Stored dataset items:
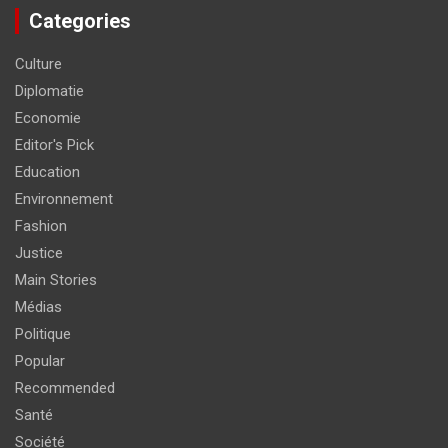
Categories
Culture
Diplomatie
Economie
Editor's Pick
Education
Environnement
Fashion
Justice
Main Stories
Médias
Politique
Popular
Recommended
Santé
Société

Task brief >>
The records above need to be printed in full and exactly, without any of the pictures.

Output of the task >>
Categories
Culture
Diplomatie
Economie
Editor's Pick
Education
Environnement
Fashion
Justice
Main Stories
Médias
Politique
Popular
Recommended
Santé
Société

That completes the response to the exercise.